MediaPipeUnityPlugin
MediaPipeUnityPlugin copied to clipboard
Export CreateSyncToken from GlContext to csharp.
Feature Description
Memeber function CreateSyncTokenForCurrentExternalContext of GlContext is not exported to c# side, it is required for sync texture copy when directly use texture on GPU without readback.
Current Behaviour/State
Currently WebCamTexture will be readback to CPU and upload to GPU again to do the GPU calculation, but the WebCamTexture can be copied to TextureFrame directly on GPU side and feed to calculator directly on GPU side.
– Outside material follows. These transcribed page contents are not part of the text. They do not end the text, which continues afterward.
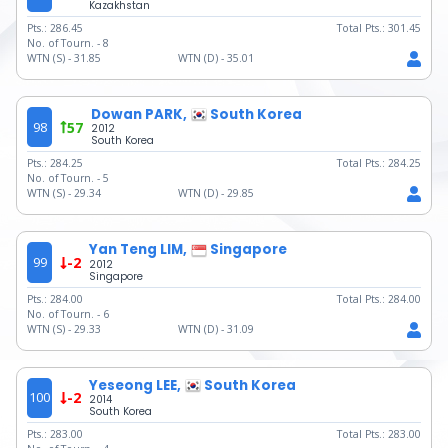
Kazakhstan
Pts.:
286.45
Total Pts.:
301.45
No. of Tourn. -
8
WTN (S) -
31.85
WTN (D) -
35.01
Dowan PARK,
South Korea
98
57
2012
South Korea
Pts.:
284.25
Total Pts.:
284.25
No. of Tourn. -
5
WTN (S) -
29.34
WTN (D) -
29.85
Yan Teng LIM,
Singapore
99
-2
2012
Singapore
Pts.:
284.00
Total Pts.:
284.00
No. of Tourn. -
6
WTN (S) -
29.33
WTN (D) -
31.09
Yeseong LEE,
South Korea
100
-2
2014
South Korea
Pts.:
283.00
Total Pts.:
283.00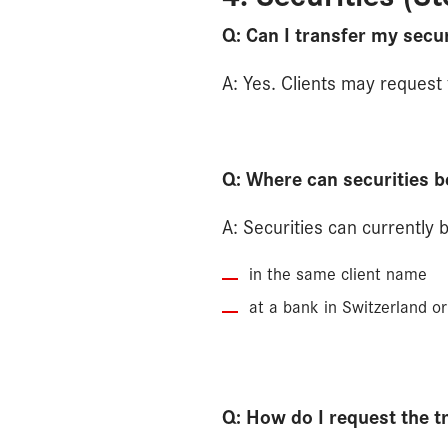
Q: Can I transfer my secur
A: Yes. Clients may request t
Q: Where can securities b
A: Securities can currently 
in the same client name
at a bank in Switzerland or
Q: How do I request the t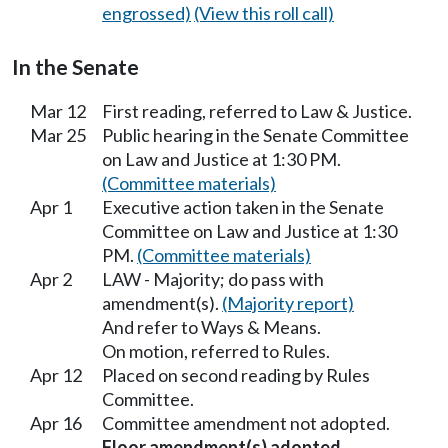
engrossed)
(View this roll call)
In the Senate
Mar 12
First reading, referred to Law & Justice.
Mar 25
Public hearing in the Senate Committee
on Law and Justice at 1:30 PM.
(Committee materials)
Apr 1
Executive action taken in the Senate
Committee on Law and Justice at 1:30
PM.
(Committee materials)
Apr 2
LAW - Majority; do pass with
amendment(s).
(Majority report)
And refer to Ways & Means.
On motion, referred to Rules.
Apr 12
Placed on second reading by Rules
Committee.
Apr 16
Committee amendment not adopted.
Floor amendment(s) adopted.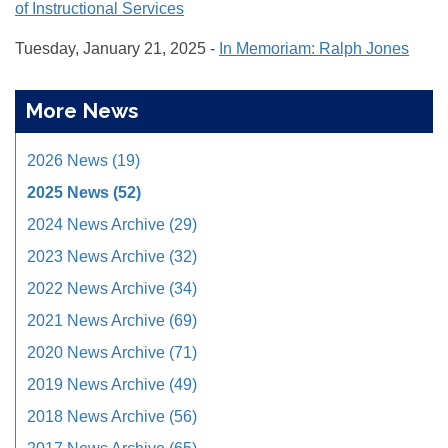
of Instructional Services
Tuesday, January 21, 2025 -
In Memoriam: Ralph Jones
More News
2026 News (19)
2025 News (52)
2024 News Archive (29)
2023 News Archive (32)
2022 News Archive (34)
2021 News Archive (69)
2020 News Archive (71)
2019 News Archive (49)
2018 News Archive (56)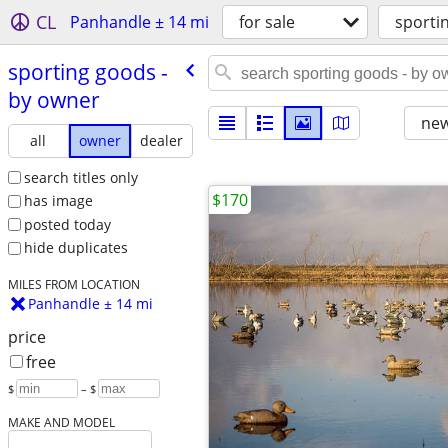
CL
Panhandle ± 14 mi
for sale
sporti
sporting goods -
by owner
new
all
owner
dealer
search titles only
$170
has image
posted today
hide duplicates
MILES FROM LOCATION
Panhandle ± 14 mi
price
free
$
– $
MAKE AND MODEL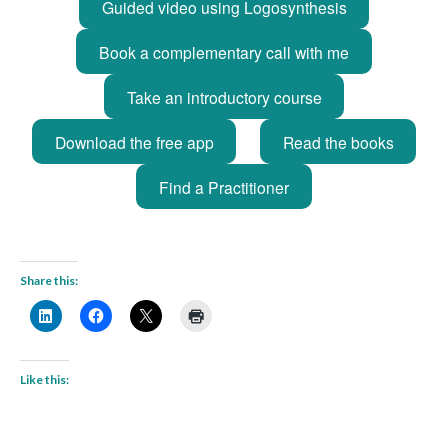
Guided video using Logosynthesis
Book a complementary call with me
Take an introductory course
Download the free app
Read the books
Find a Practitioner
Share this:
Like this: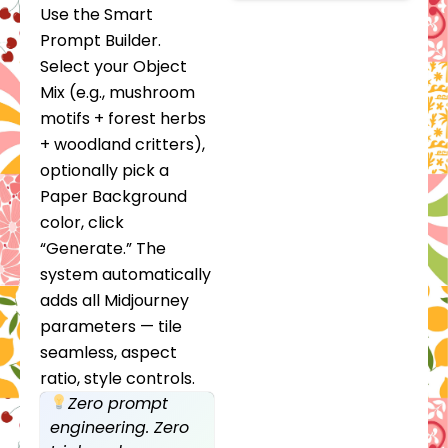
Use the Smart
Prompt Builder.
Select your Object
Mix (e.g., mushroom
motifs + forest herbs
+ woodland critters),
optionally pick a
Paper Background
color, click
“Generate.” The
system automatically
adds all Midjourney
parameters — tile
seamless, aspect
ratio, style controls.
Zero prompt
engineering. Zero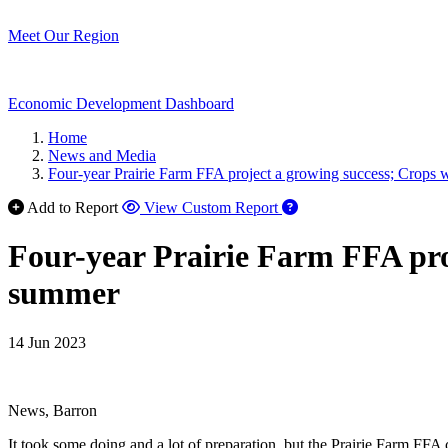
Meet Our Region
Economic Development Dashboard
Home
News and Media
Four-year Prairie Farm FFA project a growing success; Crops 
Add to Report
View Custom Report
Four-year Prairie Farm FFA pro
summer
14 Jun 2023
News, Barron
It took some doing and a lot of preparation, but the Prairie Farm FFA c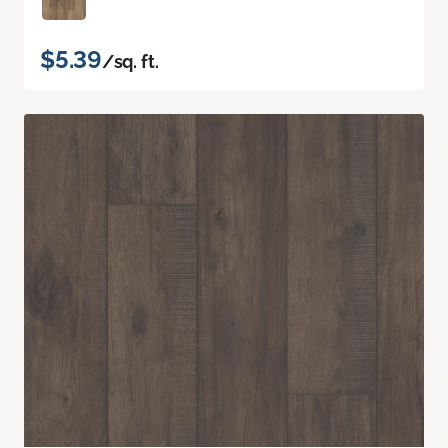
$5.39
/sq. ft.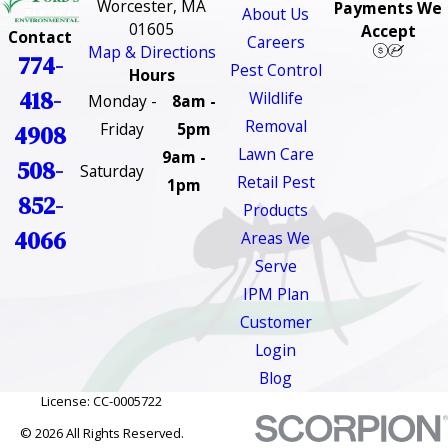
Worcester, MA
Payments We
About Us
01605
Accept
Contact
Careers
Map & Directions
774-
Pest Control
Hours
418-
Wildlife
Monday -
8am -
Removal
Friday
5pm
4908
Lawn Care
9am -
508-
Saturday
Retail Pest
1pm
852-
Products
4066
Areas We
Serve
IPM Plan
Customer
Login
Blog
License: CC-0005722
© 2026 All Rights Reserved.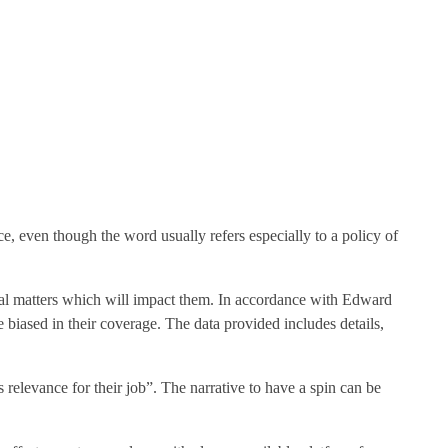
ce, even though the word usually refers especially to a policy of
local matters which will impact them. In accordance with Edward
 biased in their coverage. The data provided includes details,
relevance for their job”. The narrative to have a spin can be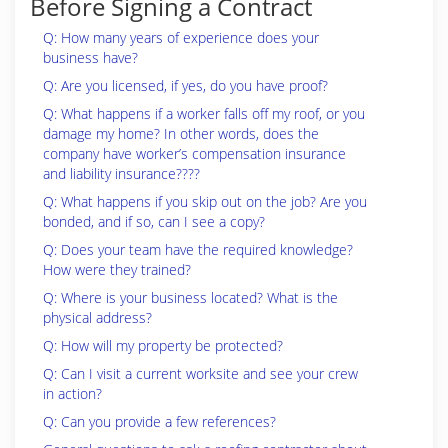
Before Signing a Contract
Q: How many years of experience does your
business have?
Q: Are you licensed, if yes, do you have proof?
Q: What happens if a worker falls off my roof, or you
damage my home? In other words, does the
company have worker’s compensation insurance
and liability insurance????
Q: What happens if you skip out on the job? Are you
bonded, and if so, can I see a copy?
Q: Does your team have the required knowledge?
How were they trained?
Q: Where is your business located? What is the
physical address?
Q: How will my property be protected?
Q: Can I visit a current worksite and see your crew
in action?
Q: Can you provide a few references?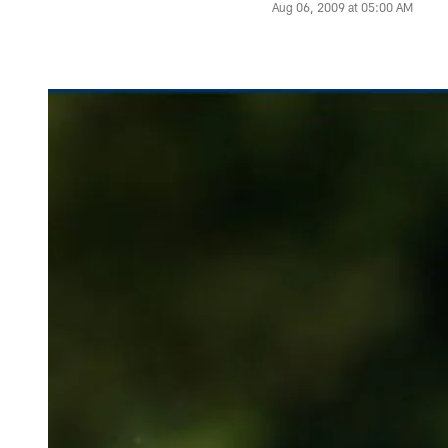
Aug 06, 2009 at 05:00 AM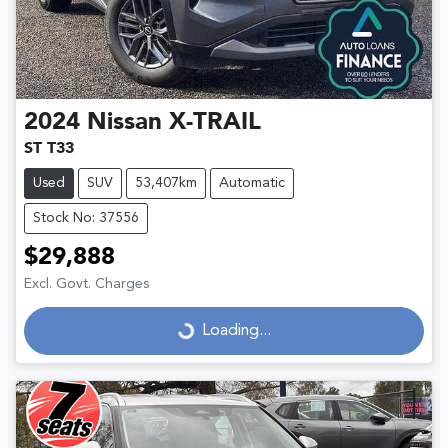
2024
Nissan
X-TRAIL
ST T33
Used
SUV
53,407km
Automatic
Stock No: 37556
$29,888
Excl. Govt. Charges
Loading...
Loading...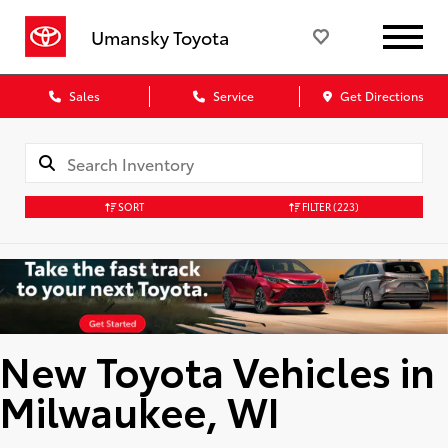
Umansky Toyota
Sales
Service
Get Directions
SORT
FILTER
(223)
New Toyota Vehicles in
Milwaukee, WI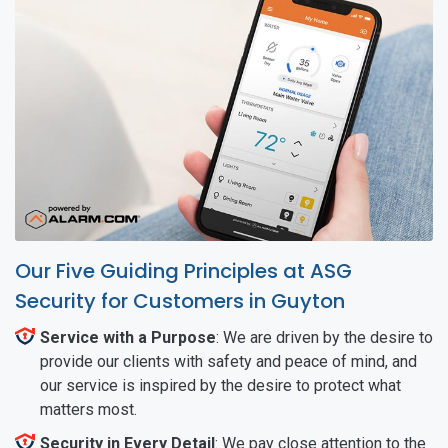
Our Five Guiding Principles at ASG
Security for Customers in Guyton
Service with a Purpose
: We are driven by the desire to
provide our clients with safety and peace of mind, and
our service is inspired by the desire to protect what
matters most.
Security in Every Detail
: We pay close attention to the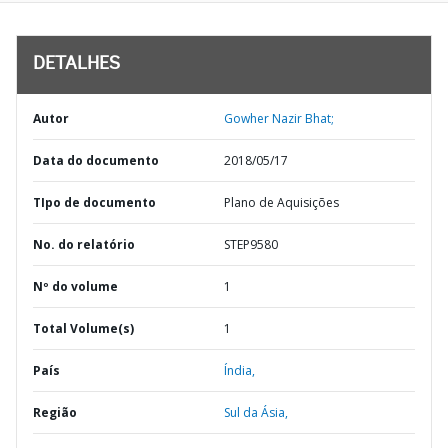
DETALHES
Autor
Gowher Nazir Bhat;
Data do documento
2018/05/17
TIpo de documento
Plano de Aquisições
No. do relatório
STEP9580
Nº do volume
1
Total Volume(s)
1
País
Índia,
Região
Sul da Ásia,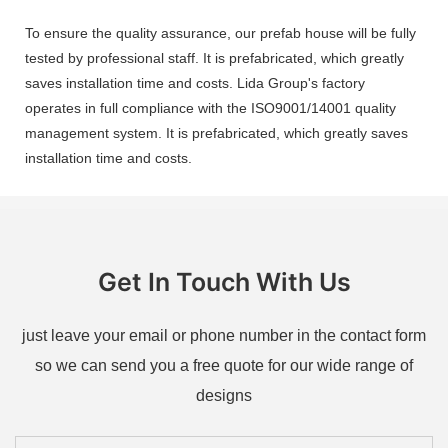
To ensure the quality assurance, our prefab house will be fully
tested by professional staff. It is prefabricated, which greatly
saves installation time and costs. Lida Group's factory
operates in full compliance with the ISO9001/14001 quality
management system. It is prefabricated, which greatly saves
installation time and costs.
Get In Touch With Us
just leave your email or phone number in the contact form
so we can send you a free quote for our wide range of
designs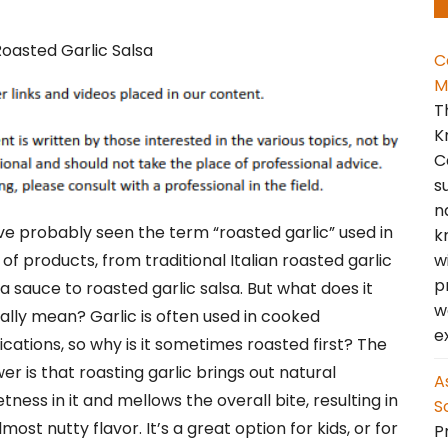
C
M
T
K
C
s
n
ve probably seen the term “roasted garlic” used in
k
w
 of products, from traditional Italian roasted garlic
p
a sauce to roasted garlic salsa. But what does it
w
ally mean? Garlic is often used in cooked
e
ications, so why is it sometimes roasted first? The
er is that roasting garlic brings out natural
A
tness in it and mellows the overall bite, resulting in
S
lmost nutty flavor. It’s a great option for kids, or for
Pr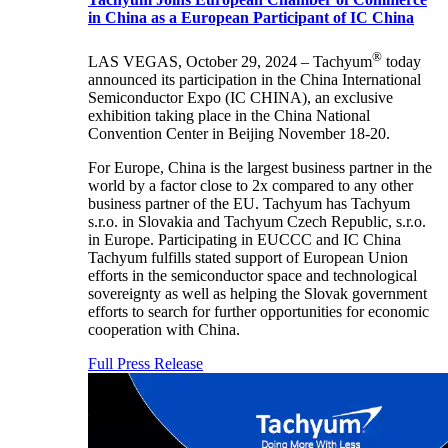
in China as a European Participant of IC China
®
LAS VEGAS, October 29, 2024 – Tachyum
today
announced its participation in the China International
Semiconductor Expo (IC CHINA), an exclusive
exhibition taking place in the China National
Convention Center in Beijing November 18-20.
For Europe, China is the largest business partner in the
world by a factor close to 2x compared to any other
business partner of the EU. Tachyum has Tachyum
s.r.o. in Slovakia and Tachyum Czech Republic, s.r.o.
in Europe. Participating in EUCCC and IC China
Tachyum fulfills stated support of European Union
efforts in the semiconductor space and technological
sovereignty as well as helping the Slovak government
efforts to search for further opportunities for economic
cooperation with China.
Full Press Release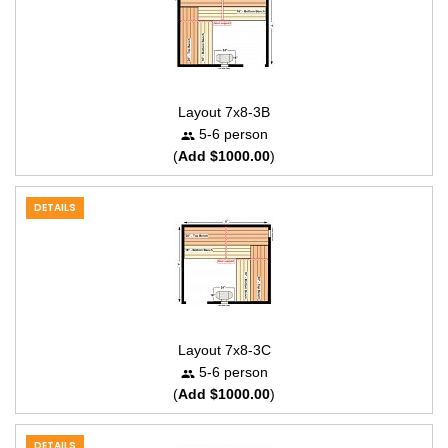
Layout 7x8-3B
5-6 person
(
Add $1000.00
)
DETAILS
Layout 7x8-3C
5-6 person
(
Add $1000.00
)
DETAILS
It works on Android at least.
But without sync point get from Unity side, calculator won't wait the copy finished by Unity and will result huge flicking, there is a static member function of GlContext called CreateSyncTokenForCurrentExternalContext is designed for this usage, please export it to c# side.
Additional Context
Function position: https://github.com/google/mediapipe/blob/master/mediapipe/gpu/gl_context.h#L322
Could you please tell me the relevant code you're using to input data into the CalculatorGraph? (e.g. copy from WebCamTexture to TextureFrame, give it to the CalculatorGraph, etc...)
Could you please tell me the relevant code you're using to input data into the CalculatorGraph? (e.g. copy from
WebCamTexturetoTextureFrame, give it to theCalculatorGraph, etc...)
In ImageSourceSolution<T> function Run, check for GLES configType and use Graphics.ConvertTexture to do copy on GPU(Graphics.Copy will trigger in-place GPU readback on WebCamTexture), I could remove the WaitForEndOfFrame and got 27ms delay on my test device but result will flick, add this wait could stable the result and delay grow to 36ms, so I think I could make it wait on GPU side to reduce the delay.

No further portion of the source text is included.